Few TV characters have as short a shelf life as those on Fox’s killing-spree thriller “The Following,” which caps off its blood-soaked freshman season Monday on Fox.

If you missed this week’s penultimate episode, stop reading now.

If you saw it, then you know the newest addition to the show’s sky-high body count is Jacob Wells, played by Wilmette native Nico Tortorella.

A former devotee of cult leader and Edgar Allan Poe superfan Joe Carroll (James Purefoy), Jacob met a grisly end on Monday’s episode. Emma Hill (Valorie Curry), the woman who broke his heart, slit his throat.

“It made the most sense in terms of the drama and really the love story between the two of us and her love story with Joe Carroll,” Tortorella said about Emma offing Jacob — a development he discovered about a week before filming.

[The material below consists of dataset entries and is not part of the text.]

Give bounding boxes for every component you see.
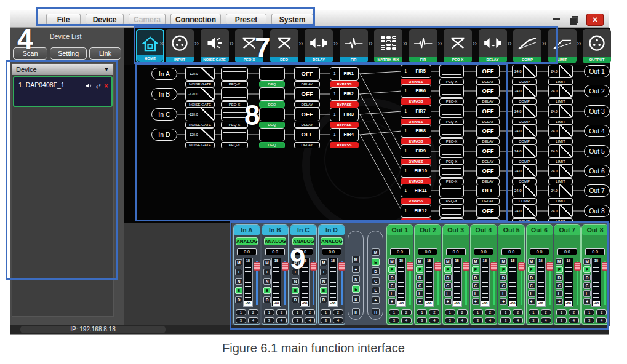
master-button-d[interactable]: D [352, 295, 360, 303]
strip-header[interactable]: Out 8 [582, 225, 608, 235]
limit-block-out-3[interactable]: 24.0LIMIT [548, 105, 573, 125]
channel-button--[interactable]: + [235, 269, 242, 275]
delay-block-in-c[interactable]: OFFDELAY [294, 108, 320, 128]
limit-block-out-7[interactable]: 24.0LIMIT [548, 184, 573, 204]
strip-header[interactable]: In B [262, 225, 288, 235]
channel-button-m[interactable]: M [235, 259, 242, 266]
strip-header[interactable]: Out 6 [527, 225, 553, 235]
fader-handle[interactable] [574, 262, 581, 271]
matrix-output-port-out-4[interactable]: Out 4 [584, 125, 610, 137]
send-button-1[interactable]: 1 [473, 309, 483, 315]
deq-block-in-a[interactable]: DEQ [259, 67, 285, 87]
send-button-4[interactable]: 4 [596, 317, 607, 323]
channel-button--[interactable]: + [320, 269, 327, 275]
gain-value[interactable]: 0.0 [322, 248, 341, 255]
fir-block-fir8[interactable]: 1FIR8BYPASS [401, 124, 431, 144]
send-button-2[interactable]: 2 [401, 309, 412, 315]
analog-source-button[interactable]: ANALOG [321, 237, 343, 245]
toolbar-item-comp[interactable]: COMP [513, 29, 541, 63]
channel-button--[interactable]: + [292, 269, 299, 275]
master-button-h[interactable]: H [352, 308, 360, 315]
fir-block-fir9[interactable]: 1FIR9BYPASS [401, 144, 431, 165]
analog-source-button[interactable]: ANALOG [264, 237, 286, 245]
channel-button--[interactable]: + [500, 298, 507, 305]
strip-header[interactable]: In C [290, 225, 316, 235]
send-button-1[interactable]: 1 [417, 309, 427, 315]
peq-block-in-b[interactable]: PEQ-X [221, 87, 248, 108]
channel-button-l[interactable]: L [416, 290, 423, 297]
scan-button[interactable]: Scan [13, 47, 47, 60]
channel-button-e[interactable]: E [556, 266, 563, 273]
fader-handle[interactable] [338, 262, 345, 271]
send-button-3[interactable]: 3 [292, 317, 303, 323]
channel-button-m[interactable]: M [444, 258, 452, 265]
send-button-3[interactable]: 3 [389, 317, 399, 323]
master-button-m[interactable]: M [352, 256, 360, 263]
send-button-4[interactable]: 4 [333, 317, 343, 323]
channel-button-n[interactable]: N [320, 278, 327, 285]
fir-block-fir3[interactable]: 1FIR3BYPASS [330, 108, 359, 128]
master-button-l[interactable]: L [372, 287, 380, 294]
strip-header[interactable]: Out 4 [471, 225, 497, 235]
device-list-item[interactable]: 1. DAP0408F_1 ⇄ × [13, 76, 113, 107]
gain-value[interactable]: 0.0 [237, 248, 257, 255]
fader-handle[interactable] [602, 262, 609, 271]
limit-block-out-6[interactable]: 24.0LIMIT [548, 164, 573, 184]
noise-gate-block-in-c[interactable]: -120.0NOISE GATE [185, 108, 215, 128]
channel-button--[interactable]: + [388, 298, 396, 305]
peq-block-out-4[interactable]: PEQ-X [439, 124, 464, 144]
delay-block-out-8[interactable]: OFFDELAY [476, 204, 500, 224]
strip-header[interactable]: Out 3 [443, 225, 469, 235]
toolbar-item-input[interactable]: INPUT [166, 29, 194, 63]
gain-value[interactable]: 0.0 [585, 248, 605, 255]
send-button-2[interactable]: 2 [541, 309, 551, 315]
noise-gate-block-in-d[interactable]: -120.0NOISE GATE [185, 128, 215, 148]
send-button-4[interactable]: 4 [485, 317, 495, 323]
send-button-2[interactable]: 2 [485, 309, 495, 315]
link-button[interactable]: Link [89, 47, 121, 60]
channel-button-d[interactable]: D [388, 274, 396, 281]
gain-value[interactable]: 0.0 [390, 248, 410, 255]
channel-button-d[interactable]: D [583, 274, 591, 281]
matrix-output-port-out-2[interactable]: Out 2 [584, 85, 610, 97]
matrix-output-port-out-7[interactable]: Out 7 [584, 184, 610, 197]
channel-button--[interactable]: + [556, 298, 563, 305]
send-button-4[interactable]: 4 [429, 317, 439, 323]
fader-handle[interactable] [490, 262, 497, 271]
channel-button-m[interactable]: M [500, 258, 507, 265]
limit-block-out-8[interactable]: 24.0LIMIT [548, 204, 573, 224]
toolbar-item-matrix-mix[interactable]: MATRIX MIX [374, 29, 402, 63]
channel-button-m[interactable]: M [416, 258, 423, 265]
send-button-3[interactable]: 3 [500, 317, 511, 323]
channel-button-m[interactable]: M [556, 258, 563, 265]
channel-button-l[interactable]: L [500, 290, 507, 297]
matrix-input-port-in-d[interactable]: In D [151, 129, 177, 141]
channel-button-c[interactable]: C [388, 282, 396, 289]
deq-block-in-d[interactable]: DEQ [259, 128, 285, 148]
peq-block-out-6[interactable]: PEQ-X [439, 164, 464, 184]
comp-block-out-5[interactable]: 24.0COMP [512, 144, 537, 165]
send-button-3[interactable]: 3 [445, 317, 455, 323]
gain-value[interactable]: 0.0 [557, 248, 577, 255]
delay-block-out-6[interactable]: OFFDELAY [476, 164, 500, 184]
channel-button-d[interactable]: D [444, 274, 452, 281]
channel-button-m[interactable]: M [292, 259, 299, 266]
gain-value[interactable]: 0.0 [474, 248, 493, 255]
channel-button--[interactable]: + [472, 298, 479, 305]
fir-block-fir12[interactable]: 1FIR12BYPASS [401, 204, 431, 224]
strip-header[interactable]: In A [234, 225, 260, 235]
send-button-3[interactable]: 3 [556, 317, 567, 323]
fir-block-fir4[interactable]: 1FIR4BYPASS [330, 128, 359, 148]
fir-block-fir10[interactable]: 1FIR10BYPASS [401, 164, 431, 184]
send-button-1[interactable]: 1 [321, 309, 331, 315]
send-button-1[interactable]: 1 [292, 309, 303, 315]
channel-button-m[interactable]: M [528, 258, 535, 265]
send-button-2[interactable]: 2 [333, 309, 343, 315]
delay-block-out-4[interactable]: OFFDELAY [476, 124, 500, 144]
matrix-input-port-in-c[interactable]: In C [151, 108, 177, 121]
send-button-3[interactable]: 3 [584, 317, 594, 323]
send-button-4[interactable]: 4 [541, 317, 551, 323]
gain-value[interactable]: 0.0 [501, 248, 521, 255]
channel-button-l[interactable]: L [556, 290, 563, 297]
fader-handle[interactable] [546, 262, 553, 271]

“I would have loved to stay on the show longer,” added the actor, whose character’s final scene took place in a car with Emma as he tried to convince her to bail on Carroll’s cult.

“If they had [driven] away, a whole Bonnie and Clyde story would have been a perfect season two,” the New Trier grad said. “But I’m not the writer.”

That would be pop culture-suspense master Kevin Williamson, of “The Vampire Diaries” and the “Scream” franchise fame.

With “The Following,” Williamson spawned a fast-moving psychological drama that pits a broken former FBI agent (Kevin Bacon) against a murderous cult leader (Purefoy) obsessed with Poe — and the idea of writing his own twisted tale.

The 15-episode series debuted in January and has proven itself a solid performer for Fox, which re-upped it for a second season.

This marks Williamson’s second time working with Tortorella, who had a role in the 2011 flick “Scream 4.” The 24-year-old actor’s next big-screen endeavor is the film adaptation of Dean Koontz’s best-seller “Odd Thomas.”

Tortorella, whose previous TV credits include “The Beautiful Life” and “Make It or Break It,” got his acting start while in elementary school. He starred in “The Wizard of Oz” at Wilmette Children’s Theatre. Thespian pursuits took him to Northlight Theatre in Skokie and Chicago’s Mercury Theater, where he did a three-year run in Tom Dudzick’s play “Over the Tavern.” He also studied at the Goodman and Steppenwolf.

Chicago was “an amazing city to be introduced to this world,” said Tortorella, who now calls L.A. home. “I still have a huge Italian family scattered all across the Chicagoland area, so I get back as much as I can.”

That family includes Tortorella’s grandmother, Phyllis Pesce, owner of Resale & Antiques in Glenview. Tortorella chalks up his love of all-things vintage to her.

“That’s where it all started,” he said, “me traveling to garage sales and auctions with my grandma.”

Pesce, 87, still runs her shop at 1755 Glenview Rd. “It keeps me out of the nursing home,” she said.

She and her daughter, Tortorella’s aunt, watched Jacob get stabbed to death — a bloody scene that involved a neck prosthetic that took four hours to put on.

“I was OK with it; I’m a tough Italian,” she said with a laugh. “But my daughter was crying her eyes out, and she’s 67 years old.”